The `population_distribution_by_region()` function generates a two-part pie chart visualization showcasing the distribution of global population by region. Using Seaborn for styling, the function groups the `df_countries` DataFrame by 'Region' and calculates the sum of populations.

In the resulting pie chart:
- The outer ring illustrates the distribution of population across regions, with labels indicating each region's percentage share.
- The inner circle serves as a visual separator, providing a clean and informative presentation.

This visualization provides a clear snapshot of population distribution, aiding in the understanding of demographic patterns across different regions.


In [None]:
def population_distribution_by_region():

    sns.set(style="whitegrid")
    sns.set_palette("bright")
    region_population = df_countries.groupby('Region')['Population'].sum()

    fig, (outer_ax, inner_ax) = plt.subplots(1, 2, figsize=(12, 6))

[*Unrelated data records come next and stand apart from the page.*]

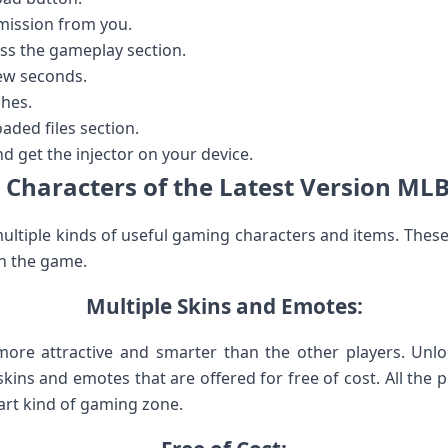
mission from you.
ess the gameplay section.
few seconds.
shes.
aded files section.
nd get the injector on your device.
 Characters of the Latest Version MLB
ultiple kinds of useful gaming characters and items. These
n the game.
Multiple Skins and Emotes:
re attractive and smarter than the other players. Unl
ins and emotes that are offered for free of cost. All the 
art kind of gaming zone.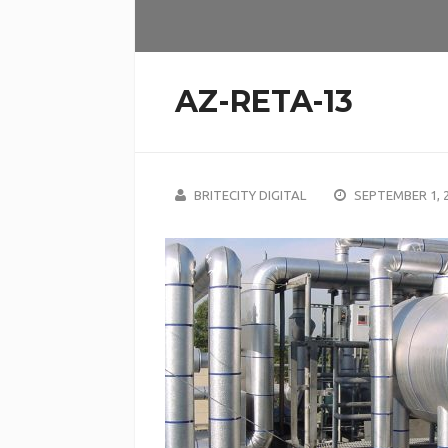
AZ-RETA-13
BRITECITY DIGITAL
SEPTEMBER 1, 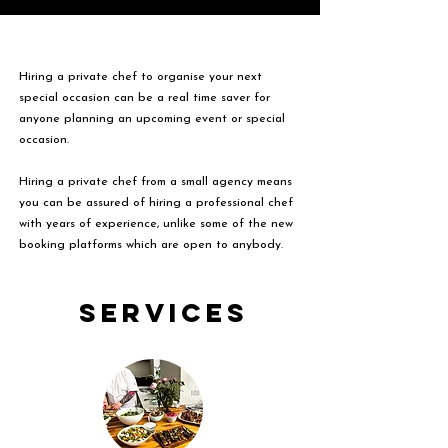
Hiring a private chef to organise your next
special occasion can be a real time saver for
anyone planning an upcoming event or special
occasion.
Hiring a private chef from a small agency means
you can be assured of hiring a professional chef
with years of experience, unlike some of the new
booking platforms which are open to anybody.
Services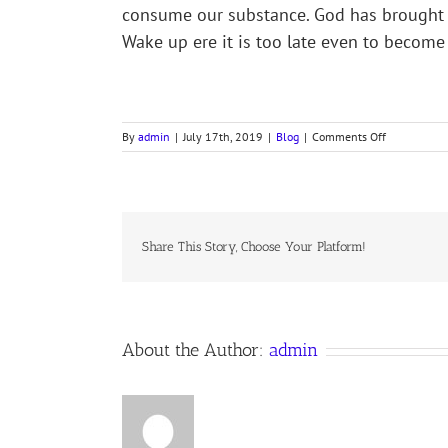
consume our substance. God has brought up
Wake up ere it is too late even to become
on
By
admin
|
July 17th, 2019
|
Blog
|
Comments Off
HOSEA
STUDY,
PART
XI,
12
June
Share This Story, Choose Your Platform!
2019
Anno
Domini,
the
Anglican
About the Author:
admin
Orthodox
Communion
Worldwide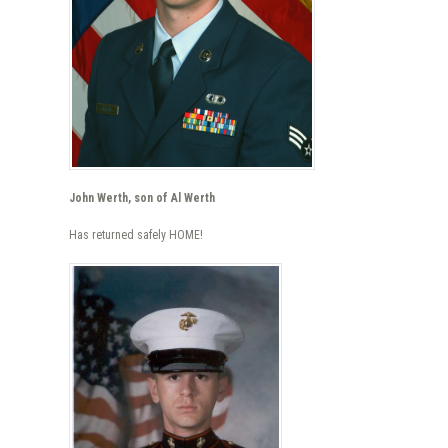
John Werth, son of Al Werth
Has returned safely HOME!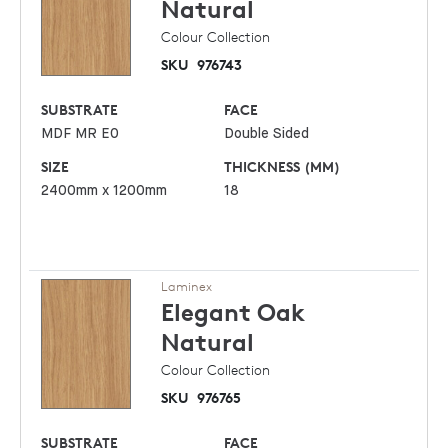
Natural
Colour Collection
SKU
976743
SUBSTRATE
FACE
MDF MR E0
Double Sided
SIZE
THICKNESS (MM)
2400mm x 1200mm
18
Laminex
Elegant Oak
Natural
Colour Collection
SKU
976765
SUBSTRATE
FACE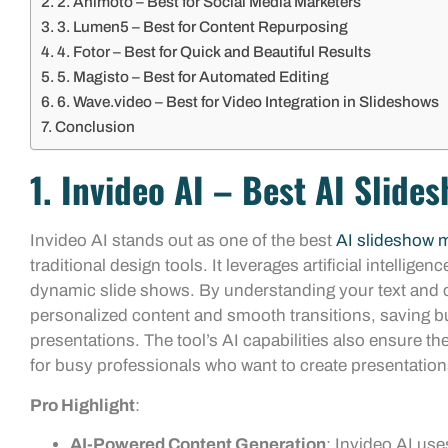
2. Animoto – Best for Social Media Marketers
3. Lumen5 – Best for Content Repurposing
4. Fotor – Best for Quick and Beautiful Results
5. Magisto – Best for Automated Editing
6. Wave.video – Best for Video Integration in Slideshows
Conclusion
1. Invideo AI – Best AI Slide
Invideo AI stands out as one of the best
AI slideshow 
traditional design tools. It leverages artificial intellig
dynamic slide shows. By understanding your text and co
personalized content and smooth transitions, saving b
presentations. The tool’s AI capabilities also ensure th
for busy professionals who want to create presentation
Pro Highlight
:
AI-Powered Content Generation
: Invideo AI use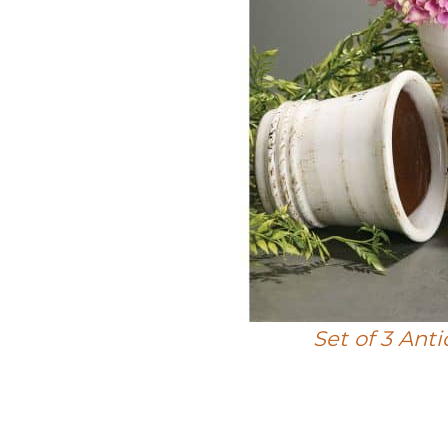
Set of 3 Ant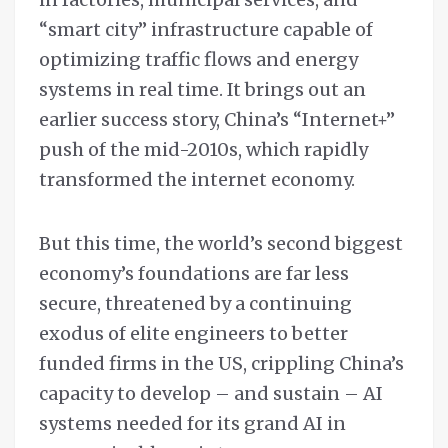
“smart city” infrastructure capable of
optimizing traffic flows and energy
systems in real time. It brings out an
earlier success story, China’s “Internet+”
push of the mid-2010s, which rapidly
transformed the internet economy.
But this time, the world’s second biggest
economy’s foundations are far less
secure, threatened by a continuing
exodus of elite engineers to better
funded firms in the US, crippling China’s
capacity to develop – and sustain – AI
systems needed for its grand AI in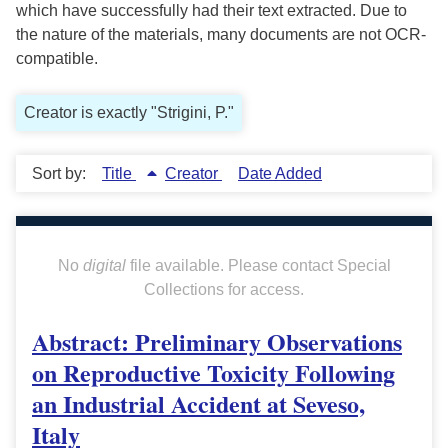
which have successfully had their text extracted. Due to
the nature of the materials, many documents are not OCR-
compatible.
Creator is exactly "Strigini, P."
Sort by:
Title
Creator
Date Added
No
digital
file available. Please contact Special
Collections for access.
Abstract: Preliminary Observations
on Reproductive Toxicity Following
an Industrial Accident at Seveso,
Italy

    outer_wedges, outer_labels, _ = outer_ax.pie(region_population, labels=region_population.index, startangle=140,
                                                autopct='%d%%', pctdistance=0.85, wedgeprops=dict(width=0.3),
                                                textprops={'color': 'white', 'fontweight': 'bold'})


    for label, wedge in zip(outer_labels, outer_wedges):
        label.set_color(wedge.get_facecolor())

    outer_ax.axis('equal')
    outer_ax.set_title('Population Distribution by Region', fontweight='bold')

    inner_wedges, inner_labels = inner_ax.pie([1], labels=[''], radius=0.7, colors=['white']) 

    inner_ax.axis('equal')  

    plt.tight_layout()
    plt.show()
    plt.clf()

population_distribution_by_region()

**Observations:**

We can see that 57% of humanity is Asian, due in particular to India and China. Apart from Asia, the population is fairly evenly distributed between the continents.

**Barplot for Regional Statistics:**

The `barplot_stat_per_region()` function generates bar plots to visualize selected statistics across different regions. It accepts a DataFrame, a statistical column (`stat`), and an aggregation function (`estimator_func`), such as mean or median.

For each statistic, the function creates a bar plot with the x-axis representing regions and the y-axis indicating the chosen statistic. Error bars are omitted for clarity. 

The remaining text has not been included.